TASK BRIEF
Please reproduce all of the entries exactly, without omitting any.

Excerpts from a dataset:
'''
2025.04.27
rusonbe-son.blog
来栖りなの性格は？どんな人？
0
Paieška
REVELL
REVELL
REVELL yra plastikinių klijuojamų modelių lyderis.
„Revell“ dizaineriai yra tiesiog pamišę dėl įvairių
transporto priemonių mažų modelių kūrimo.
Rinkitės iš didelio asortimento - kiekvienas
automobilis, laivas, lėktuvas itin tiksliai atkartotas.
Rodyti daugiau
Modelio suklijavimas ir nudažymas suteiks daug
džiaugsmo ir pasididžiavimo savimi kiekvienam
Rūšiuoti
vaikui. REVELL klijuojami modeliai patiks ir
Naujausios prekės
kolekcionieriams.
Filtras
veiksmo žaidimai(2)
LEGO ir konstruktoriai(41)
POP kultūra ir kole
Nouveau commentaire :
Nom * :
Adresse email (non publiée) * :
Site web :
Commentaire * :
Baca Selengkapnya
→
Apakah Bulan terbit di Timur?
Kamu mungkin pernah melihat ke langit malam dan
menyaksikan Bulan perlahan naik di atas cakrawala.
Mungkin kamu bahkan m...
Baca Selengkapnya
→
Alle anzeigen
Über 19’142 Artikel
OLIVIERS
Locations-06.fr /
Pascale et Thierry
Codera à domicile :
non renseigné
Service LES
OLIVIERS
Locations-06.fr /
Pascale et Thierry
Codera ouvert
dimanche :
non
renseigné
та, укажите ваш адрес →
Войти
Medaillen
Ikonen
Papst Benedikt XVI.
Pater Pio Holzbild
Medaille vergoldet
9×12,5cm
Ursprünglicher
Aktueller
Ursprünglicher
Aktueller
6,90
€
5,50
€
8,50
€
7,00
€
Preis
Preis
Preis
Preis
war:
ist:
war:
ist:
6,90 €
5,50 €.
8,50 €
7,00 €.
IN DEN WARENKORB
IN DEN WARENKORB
'''
OUTPUT OF THE EXERCISE
2025.04.27
rusonbe-son.blog
来栖りなの性格は？どんな人？
0
Paieška
REVELL
REVELL
REVELL yra plastikinių klijuojamų modelių lyderis.
„Revell“ dizaineriai yra tiesiog pamišę dėl įvairių
transporto priemonių mažų modelių kūrimo.
Rinkitės iš didelio asortimento - kiekvienas
automobilis, laivas, lėktuvas itin tiksliai atkartotas.
Rodyti daugiau
Modelio suklijavimas ir nudažymas suteiks daug
džiaugsmo ir pasididžiavimo savimi kiekvienam
Rūšiuoti
vaikui. REVELL klijuojami modeliai patiks ir
Naujausios prekės
kolekcionieriams.
Filtras
veiksmo žaidimai(2)
LEGO ir konstruktoriai(41)
POP kultūra ir kole
Nouveau commentaire :
Nom * :
Adresse email (non publiée) * :
Site web :
Commentaire * :
Baca Selengkapnya
→
Apakah Bulan terbit di Timur?
Kamu mungkin pernah melihat ke langit malam dan
menyaksikan Bulan perlahan naik di atas cakrawala.
Mungkin kamu bahkan m...
Baca Selengkapnya
→
Alle anzeigen
Über 19’142 Artikel
OLIVIERS
Locations-06.fr /
Pascale et Thierry
Codera à domicile :
non renseigné
Service LES
OLIVIERS
Locations-06.fr /
Pascale et Thierry
Codera ouvert
dimanche :
non
renseigné
та, укажите ваш адрес →
Войти
Medaillen
Ikonen
Papst Benedikt XVI.
Pater Pio Holzbild
Medaille vergoldet
9×12,5cm
Ursprünglicher
Aktueller
Ursprünglicher
Aktueller
6,90
€
5,50
€
8,50
€
7,00
€
Preis
Preis
Preis
Preis
war:
ist:
war:
ist:
6,90 €
5,50 €.
8,50 €
7,00 €.
IN DEN WARENKORB
IN DEN WARENKORB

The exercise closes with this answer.